### EXERCISE
All lines from the opening of the entries below through the line containing "خانه اتحادیه را" must be output exactly as they appear, with no other lines.

### Stored entries
————

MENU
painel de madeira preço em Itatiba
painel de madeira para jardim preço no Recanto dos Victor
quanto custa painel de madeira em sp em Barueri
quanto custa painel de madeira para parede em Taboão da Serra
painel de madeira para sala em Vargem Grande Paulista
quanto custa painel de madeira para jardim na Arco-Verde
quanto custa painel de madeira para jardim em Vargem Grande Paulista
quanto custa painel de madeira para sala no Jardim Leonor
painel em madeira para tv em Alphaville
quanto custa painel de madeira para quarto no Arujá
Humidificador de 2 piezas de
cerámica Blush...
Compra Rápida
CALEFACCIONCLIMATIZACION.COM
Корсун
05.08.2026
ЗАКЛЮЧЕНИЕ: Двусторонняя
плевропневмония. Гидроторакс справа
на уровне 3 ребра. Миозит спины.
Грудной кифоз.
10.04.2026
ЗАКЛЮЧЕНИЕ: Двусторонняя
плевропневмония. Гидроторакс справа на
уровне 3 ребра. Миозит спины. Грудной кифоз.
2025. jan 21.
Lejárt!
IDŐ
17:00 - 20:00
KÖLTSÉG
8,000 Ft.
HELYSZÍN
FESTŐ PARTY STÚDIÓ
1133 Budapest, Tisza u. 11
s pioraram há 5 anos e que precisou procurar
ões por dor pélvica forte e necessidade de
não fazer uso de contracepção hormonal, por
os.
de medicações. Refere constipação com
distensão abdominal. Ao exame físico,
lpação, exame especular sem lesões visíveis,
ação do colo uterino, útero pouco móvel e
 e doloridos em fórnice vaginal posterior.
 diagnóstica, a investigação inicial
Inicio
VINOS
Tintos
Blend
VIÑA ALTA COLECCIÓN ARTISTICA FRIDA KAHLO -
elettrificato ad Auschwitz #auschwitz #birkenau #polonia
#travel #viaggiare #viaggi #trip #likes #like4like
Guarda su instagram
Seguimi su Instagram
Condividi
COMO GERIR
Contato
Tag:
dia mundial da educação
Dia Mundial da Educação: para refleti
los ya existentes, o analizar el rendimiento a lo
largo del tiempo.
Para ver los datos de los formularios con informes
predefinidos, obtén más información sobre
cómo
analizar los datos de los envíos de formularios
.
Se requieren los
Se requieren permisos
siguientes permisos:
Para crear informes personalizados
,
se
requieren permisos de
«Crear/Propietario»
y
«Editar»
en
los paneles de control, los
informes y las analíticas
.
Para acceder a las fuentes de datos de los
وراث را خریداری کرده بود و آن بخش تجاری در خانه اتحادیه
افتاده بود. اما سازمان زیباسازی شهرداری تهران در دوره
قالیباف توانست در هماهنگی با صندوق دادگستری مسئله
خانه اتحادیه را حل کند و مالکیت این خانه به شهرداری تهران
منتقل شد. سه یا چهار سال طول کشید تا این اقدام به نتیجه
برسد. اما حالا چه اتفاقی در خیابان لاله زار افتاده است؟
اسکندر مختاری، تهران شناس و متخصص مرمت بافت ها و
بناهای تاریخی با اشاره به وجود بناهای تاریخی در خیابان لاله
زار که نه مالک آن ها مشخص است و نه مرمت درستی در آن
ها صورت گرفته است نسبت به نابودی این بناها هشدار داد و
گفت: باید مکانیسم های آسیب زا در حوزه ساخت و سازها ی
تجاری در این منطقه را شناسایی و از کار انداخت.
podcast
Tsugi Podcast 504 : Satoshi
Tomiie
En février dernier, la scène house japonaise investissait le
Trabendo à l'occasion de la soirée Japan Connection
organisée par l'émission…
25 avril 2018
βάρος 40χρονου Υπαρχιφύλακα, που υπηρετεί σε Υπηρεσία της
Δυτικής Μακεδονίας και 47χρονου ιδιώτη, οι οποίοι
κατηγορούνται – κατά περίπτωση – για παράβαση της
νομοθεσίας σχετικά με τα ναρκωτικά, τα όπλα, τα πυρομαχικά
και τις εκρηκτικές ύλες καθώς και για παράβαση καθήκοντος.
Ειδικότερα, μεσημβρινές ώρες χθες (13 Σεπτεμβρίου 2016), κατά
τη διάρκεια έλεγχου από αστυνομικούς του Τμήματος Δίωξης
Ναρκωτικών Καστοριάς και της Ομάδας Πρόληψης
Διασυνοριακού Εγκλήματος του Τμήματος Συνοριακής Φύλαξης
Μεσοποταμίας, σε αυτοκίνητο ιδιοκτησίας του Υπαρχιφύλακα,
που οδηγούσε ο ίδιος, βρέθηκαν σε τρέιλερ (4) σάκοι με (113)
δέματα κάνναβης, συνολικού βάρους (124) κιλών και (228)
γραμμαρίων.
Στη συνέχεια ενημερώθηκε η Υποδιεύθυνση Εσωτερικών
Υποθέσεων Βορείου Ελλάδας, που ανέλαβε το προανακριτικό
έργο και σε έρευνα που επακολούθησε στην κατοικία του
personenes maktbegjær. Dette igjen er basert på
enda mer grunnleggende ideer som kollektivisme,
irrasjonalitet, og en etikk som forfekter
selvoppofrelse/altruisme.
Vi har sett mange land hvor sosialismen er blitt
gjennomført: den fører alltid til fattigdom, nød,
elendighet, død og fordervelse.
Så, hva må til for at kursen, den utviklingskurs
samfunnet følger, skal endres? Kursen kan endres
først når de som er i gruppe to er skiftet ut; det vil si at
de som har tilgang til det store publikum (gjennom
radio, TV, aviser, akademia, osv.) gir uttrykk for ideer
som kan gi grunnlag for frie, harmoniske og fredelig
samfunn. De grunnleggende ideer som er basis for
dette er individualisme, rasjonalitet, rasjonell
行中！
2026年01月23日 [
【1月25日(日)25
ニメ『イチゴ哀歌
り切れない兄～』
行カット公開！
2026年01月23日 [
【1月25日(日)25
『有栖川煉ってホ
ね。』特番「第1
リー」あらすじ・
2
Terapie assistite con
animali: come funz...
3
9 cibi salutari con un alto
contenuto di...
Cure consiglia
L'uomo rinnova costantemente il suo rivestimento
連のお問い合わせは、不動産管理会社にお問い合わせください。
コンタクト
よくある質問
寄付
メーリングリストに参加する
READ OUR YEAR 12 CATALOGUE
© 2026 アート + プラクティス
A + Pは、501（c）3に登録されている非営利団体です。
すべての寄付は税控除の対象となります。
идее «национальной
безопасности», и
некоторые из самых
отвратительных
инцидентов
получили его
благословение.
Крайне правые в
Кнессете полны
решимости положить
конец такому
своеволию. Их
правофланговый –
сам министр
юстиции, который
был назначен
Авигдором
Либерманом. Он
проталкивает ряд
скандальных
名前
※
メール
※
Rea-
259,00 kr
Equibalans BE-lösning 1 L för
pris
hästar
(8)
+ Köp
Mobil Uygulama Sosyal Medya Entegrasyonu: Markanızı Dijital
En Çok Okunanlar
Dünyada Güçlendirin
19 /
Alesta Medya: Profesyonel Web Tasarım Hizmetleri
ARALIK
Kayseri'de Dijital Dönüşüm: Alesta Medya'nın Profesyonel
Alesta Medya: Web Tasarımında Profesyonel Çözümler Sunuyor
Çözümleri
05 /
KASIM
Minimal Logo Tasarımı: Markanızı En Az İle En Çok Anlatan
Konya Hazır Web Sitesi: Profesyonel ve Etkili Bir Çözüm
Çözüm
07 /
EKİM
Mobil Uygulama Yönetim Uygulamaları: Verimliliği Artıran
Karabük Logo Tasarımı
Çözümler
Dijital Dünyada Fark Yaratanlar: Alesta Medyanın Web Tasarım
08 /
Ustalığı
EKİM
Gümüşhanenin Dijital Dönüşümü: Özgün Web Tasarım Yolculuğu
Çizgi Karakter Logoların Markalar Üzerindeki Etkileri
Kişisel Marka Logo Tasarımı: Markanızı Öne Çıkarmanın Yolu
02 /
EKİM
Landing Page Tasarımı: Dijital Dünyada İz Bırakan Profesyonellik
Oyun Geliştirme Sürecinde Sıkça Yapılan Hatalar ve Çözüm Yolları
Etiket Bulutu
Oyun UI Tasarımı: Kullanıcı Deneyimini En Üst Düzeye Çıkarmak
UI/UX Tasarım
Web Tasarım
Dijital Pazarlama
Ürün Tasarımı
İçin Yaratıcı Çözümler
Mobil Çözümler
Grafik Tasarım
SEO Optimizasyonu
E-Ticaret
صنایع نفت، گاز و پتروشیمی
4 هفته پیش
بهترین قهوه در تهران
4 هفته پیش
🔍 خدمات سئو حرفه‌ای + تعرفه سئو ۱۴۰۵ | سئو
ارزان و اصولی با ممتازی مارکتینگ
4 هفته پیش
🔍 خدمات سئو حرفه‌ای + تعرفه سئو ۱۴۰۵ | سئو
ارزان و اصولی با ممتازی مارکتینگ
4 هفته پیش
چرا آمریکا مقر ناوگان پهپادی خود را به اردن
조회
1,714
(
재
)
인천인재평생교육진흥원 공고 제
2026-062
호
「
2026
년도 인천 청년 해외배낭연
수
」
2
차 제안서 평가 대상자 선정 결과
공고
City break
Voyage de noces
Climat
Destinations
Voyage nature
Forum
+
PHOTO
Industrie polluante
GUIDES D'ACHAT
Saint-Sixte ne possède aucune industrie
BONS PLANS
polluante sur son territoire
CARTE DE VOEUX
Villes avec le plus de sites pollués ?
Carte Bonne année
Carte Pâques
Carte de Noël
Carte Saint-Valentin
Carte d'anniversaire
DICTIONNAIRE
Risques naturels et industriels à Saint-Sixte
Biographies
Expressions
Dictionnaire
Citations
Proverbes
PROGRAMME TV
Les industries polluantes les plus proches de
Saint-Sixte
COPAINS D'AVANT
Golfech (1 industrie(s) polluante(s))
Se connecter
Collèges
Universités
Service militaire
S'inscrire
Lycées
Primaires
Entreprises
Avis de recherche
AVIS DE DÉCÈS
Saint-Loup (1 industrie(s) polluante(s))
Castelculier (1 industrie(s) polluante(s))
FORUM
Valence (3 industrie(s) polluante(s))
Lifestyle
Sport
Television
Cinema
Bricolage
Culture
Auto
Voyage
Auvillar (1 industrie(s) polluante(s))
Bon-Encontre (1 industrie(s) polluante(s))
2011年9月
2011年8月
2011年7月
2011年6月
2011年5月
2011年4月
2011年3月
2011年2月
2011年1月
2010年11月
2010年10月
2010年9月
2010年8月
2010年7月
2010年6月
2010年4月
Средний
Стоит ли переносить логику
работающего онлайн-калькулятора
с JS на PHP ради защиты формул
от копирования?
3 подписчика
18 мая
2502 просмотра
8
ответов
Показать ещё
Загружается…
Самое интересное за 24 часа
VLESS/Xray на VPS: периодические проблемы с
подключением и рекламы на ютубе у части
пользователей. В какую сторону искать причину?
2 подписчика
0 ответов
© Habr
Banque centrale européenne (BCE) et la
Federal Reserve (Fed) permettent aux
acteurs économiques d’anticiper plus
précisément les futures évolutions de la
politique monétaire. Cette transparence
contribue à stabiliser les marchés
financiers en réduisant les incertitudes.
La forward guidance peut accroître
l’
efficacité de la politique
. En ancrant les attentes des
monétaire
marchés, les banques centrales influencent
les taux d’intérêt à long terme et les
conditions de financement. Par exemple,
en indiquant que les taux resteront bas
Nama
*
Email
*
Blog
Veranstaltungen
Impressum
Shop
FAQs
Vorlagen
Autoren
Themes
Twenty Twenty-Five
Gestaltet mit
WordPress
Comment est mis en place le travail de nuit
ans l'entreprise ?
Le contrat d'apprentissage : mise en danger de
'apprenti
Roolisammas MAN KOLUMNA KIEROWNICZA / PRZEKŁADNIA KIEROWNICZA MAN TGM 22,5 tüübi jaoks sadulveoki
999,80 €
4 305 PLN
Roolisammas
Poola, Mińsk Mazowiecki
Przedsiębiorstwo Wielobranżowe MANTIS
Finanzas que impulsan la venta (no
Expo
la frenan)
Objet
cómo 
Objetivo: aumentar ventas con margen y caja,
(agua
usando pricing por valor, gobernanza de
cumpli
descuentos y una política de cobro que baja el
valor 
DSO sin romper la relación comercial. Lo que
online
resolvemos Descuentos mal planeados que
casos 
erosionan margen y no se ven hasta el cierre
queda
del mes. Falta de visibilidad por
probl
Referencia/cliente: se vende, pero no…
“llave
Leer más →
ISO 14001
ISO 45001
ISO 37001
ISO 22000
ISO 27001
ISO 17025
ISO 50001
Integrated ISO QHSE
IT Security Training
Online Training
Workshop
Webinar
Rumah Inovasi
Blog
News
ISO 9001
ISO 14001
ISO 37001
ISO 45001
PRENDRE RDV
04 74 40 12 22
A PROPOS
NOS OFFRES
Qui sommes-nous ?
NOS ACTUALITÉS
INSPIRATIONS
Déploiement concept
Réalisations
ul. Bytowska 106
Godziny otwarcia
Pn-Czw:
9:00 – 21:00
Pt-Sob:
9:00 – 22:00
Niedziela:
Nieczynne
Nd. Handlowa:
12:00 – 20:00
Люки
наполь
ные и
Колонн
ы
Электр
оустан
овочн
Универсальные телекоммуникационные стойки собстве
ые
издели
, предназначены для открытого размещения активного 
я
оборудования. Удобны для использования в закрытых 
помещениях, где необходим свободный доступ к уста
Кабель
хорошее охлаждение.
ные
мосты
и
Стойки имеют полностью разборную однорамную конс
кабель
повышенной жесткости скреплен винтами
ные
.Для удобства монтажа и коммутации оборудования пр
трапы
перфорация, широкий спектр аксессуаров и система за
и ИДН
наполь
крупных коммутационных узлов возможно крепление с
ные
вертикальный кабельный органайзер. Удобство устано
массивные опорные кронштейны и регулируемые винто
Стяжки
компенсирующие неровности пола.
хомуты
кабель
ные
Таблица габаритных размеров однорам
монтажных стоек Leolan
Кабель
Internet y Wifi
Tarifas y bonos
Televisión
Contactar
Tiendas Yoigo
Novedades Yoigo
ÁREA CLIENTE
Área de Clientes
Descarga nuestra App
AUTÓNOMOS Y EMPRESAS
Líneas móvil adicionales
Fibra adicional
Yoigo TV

————

### COMPLETED TASK
MENU
painel de madeira preço em Itatiba
painel de madeira para jardim preço no Recanto dos Victor
quanto custa painel de madeira em sp em Barueri
quanto custa painel de madeira para parede em Taboão da Serra
painel de madeira para sala em Vargem Grande Paulista
quanto custa painel de madeira para jardim na Arco-Verde
quanto custa painel de madeira para jardim em Vargem Grande Paulista
quanto custa painel de madeira para sala no Jardim Leonor
painel em madeira para tv em Alphaville
quanto custa painel de madeira para quarto no Arujá
Humidificador de 2 piezas de
cerámica Blush...
Compra Rápida
CALEFACCIONCLIMATIZACION.COM
Корсун
05.08.2026
ЗАКЛЮЧЕНИЕ: Двусторонняя
плевропневмония. Гидроторакс справа
на уровне 3 ребра. Миозит спины.
Грудной кифоз.
10.04.2026
ЗАКЛЮЧЕНИЕ: Двусторонняя
плевропневмония. Гидроторакс справа на
уровне 3 ребра. Миозит спины. Грудной кифоз.
2025. jan 21.
Lejárt!
IDŐ
17:00 - 20:00
KÖLTSÉG
8,000 Ft.
HELYSZÍN
FESTŐ PARTY STÚDIÓ
1133 Budapest, Tisza u. 11
s pioraram há 5 anos e que precisou procurar
ões por dor pélvica forte e necessidade de
não fazer uso de contracepção hormonal, por
os.
de medicações. Refere constipação com
distensão abdominal. Ao exame físico,
lpação, exame especular sem lesões visíveis,
ação do colo uterino, útero pouco móvel e
 e doloridos em fórnice vaginal posterior.
 diagnóstica, a investigação inicial
Inicio
VINOS
Tintos
Blend
VIÑA ALTA COLECCIÓN ARTISTICA FRIDA KAHLO -
elettrificato ad Auschwitz #auschwitz #birkenau #polonia
#travel #viaggiare #viaggi #trip #likes #like4like
Guarda su instagram
Seguimi su Instagram
Condividi
COMO GERIR
Contato
Tag:
dia mundial da educação
Dia Mundial da Educação: para refleti
los ya existentes, o analizar el rendimiento a lo
largo del tiempo.
Para ver los datos de los formularios con informes
predefinidos, obtén más información sobre
cómo
analizar los datos de los envíos de formularios
.
Se requieren los
Se requieren permisos
siguientes permisos:
Para crear informes personalizados
,
se
requieren permisos de
«Crear/Propietario»
y
«Editar»
en
los paneles de control, los
informes y las analíticas
.
Para acceder a las fuentes de datos de los
وراث را خریداری کرده بود و آن بخش تجاری در خانه اتحادیه
افتاده بود. اما سازمان زیباسازی شهرداری تهران در دوره
قالیباف توانست در هماهنگی با صندوق دادگستری مسئله
خانه اتحادیه را حل کند و مالکیت این خانه به شهرداری تهران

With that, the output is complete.